------ Stored data
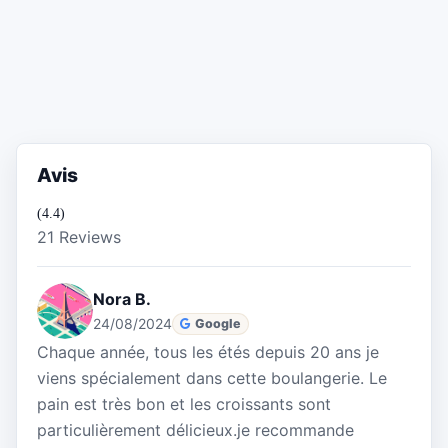
Avis
(4.4)
21 Reviews
Nora B.
24/08/2024
Google
Chaque année, tous les étés depuis 20 ans je
viens spécialement dans cette boulangerie. Le
pain est très bon et les croissants sont
particulièrement délicieux.je recommande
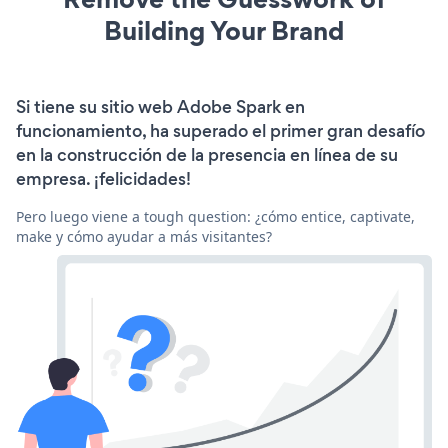
Building Your Brand
Si tiene su sitio web Adobe Spark en
funcionamiento, ha superado el primer gran desafío
en la construcción de la presencia en línea de su
empresa. ¡felicidades!
Pero luego viene a tough question: ¿cómo entice, captivate,
make y cómo ayudar a más visitantes?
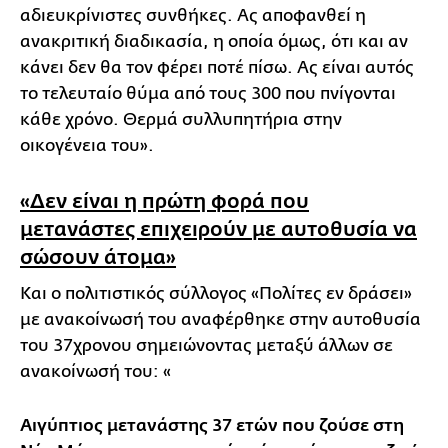
αδιευκρίνιστες συνθήκες. Ας αποφανθεί η
ανακριτική διαδικασία, η οποία όμως, ότι και αν
κάνει δεν θα τον φέρει ποτέ πίσω. Ας είναι αυτός
το τελευταίο θύμα από τους 300 που πνίγονται
κάθε χρόνο. Θερμά συλλυπητήρια στην
οικογένεια του».
«Δεν είναι η πρώτη φορά που
μετανάστες επιχειρούν με αυτοθυσία να
σώσουν άτομα»
Και ο πολιτιστικός σύλλογος «Πολίτες εν δράσει»
με ανακοίνωσή του αναφέρθηκε στην αυτοθυσία
του 37χρονου σημειώνοντας μεταξύ άλλων σε
ανακοίνωσή του: «
Αιγύπτιος μετανάστης 37 ετών που ζούσε στη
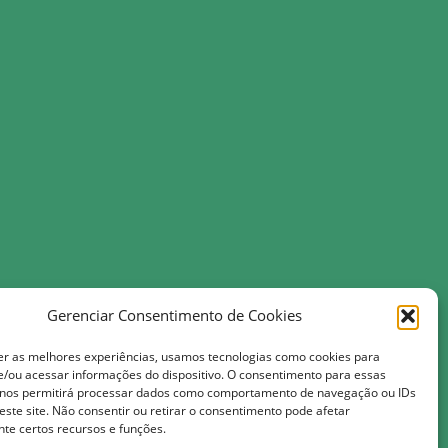
da Costa, 118, Centro-Monte das Gameleiras/RN 59.217-000
Gerenciar Consentimento de Cookies
er as melhores experiências, usamos tecnologias como cookies para
tmail.com
/ou acessar informações do dispositivo. O consentimento para essas
leiras.rn.gov.br
 nos permitirá processar dados como comportamento de navegação ou IDs
este site. Não consentir ou retirar o consentimento pode afetar
te certos recursos e funções.
as 13h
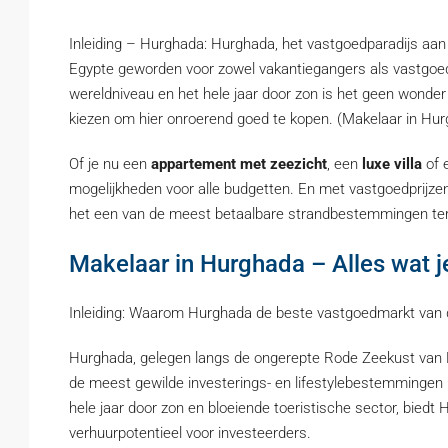
Inleiding – Hurghada: Hurghada, het vastgoedparadijs aan
Egypte geworden voor zowel vakantiegangers als vastgo
wereldniveau en het hele jaar door zon is het geen wonde
kiezen om hier onroerend goed te kopen. (Makelaar in Hurg
Of je nu een
appartement met zeezicht
, een
luxe villa
of 
mogelijkheden voor alle budgetten. En met vastgoedprijze
het een van de meest betaalbare strandbestemmingen ter 
Makelaar in Hurghada – Alles wat j
Inleiding: Waarom Hurghada de beste vastgoedmarkt van 
Hurghada, gelegen langs de ongerepte Rode Zeekust van E
de meest gewilde investerings- en lifestylebestemmingen 
hele jaar door zon en bloeiende toeristische sector, bied
verhuurpotentieel voor investeerders.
------------
(Exercise instructions) Could you copy exactly, and with no pictures, the lines above from the one containing "Αιγύπτιος μετανάστης 37 ετών που ζούσε στη" through the last line, both included?

(Response area)
Αιγύπτιος μετανάστης 37 ετών που ζούσε στη
da Costa, 118, Centro-Monte das Gameleiras/RN 59.217-000
Gerenciar Consentimento de Cookies
er as melhores experiências, usamos tecnologias como cookies para
tmail.com
/ou acessar informações do dispositivo. O consentimento para essas
leiras.rn.gov.br
 nos permitirá processar dados como comportamento de navegação ou IDs
este site. Não consentir ou retirar o consentimento pode afetar
te certos recursos e funções.
as 13h
Inleiding – Hurghada: Hurghada, het vastgoedparadijs aan
Egypte geworden voor zowel vakantiegangers als vastgo
wereldniveau en het hele jaar door zon is het geen wonde
kiezen om hier onroerend goed te kopen. (Makelaar in Hurg
Of je nu een
appartement met zeezicht
, een
luxe villa
of 
mogelijkheden voor alle budgetten. En met vastgoedprijze
het een van de meest betaalbare strandbestemmingen ter 
Makelaar in Hurghada – Alles wat j
Inleiding: Waarom Hurghada de beste vastgoedmarkt van 
Hurghada, gelegen langs de ongerepte Rode Zeekust van E
de meest gewilde investerings- en lifestylebestemmingen 
hele jaar door zon en bloeiende toeristische sector, bied
verhuurpotentieel voor investeerders.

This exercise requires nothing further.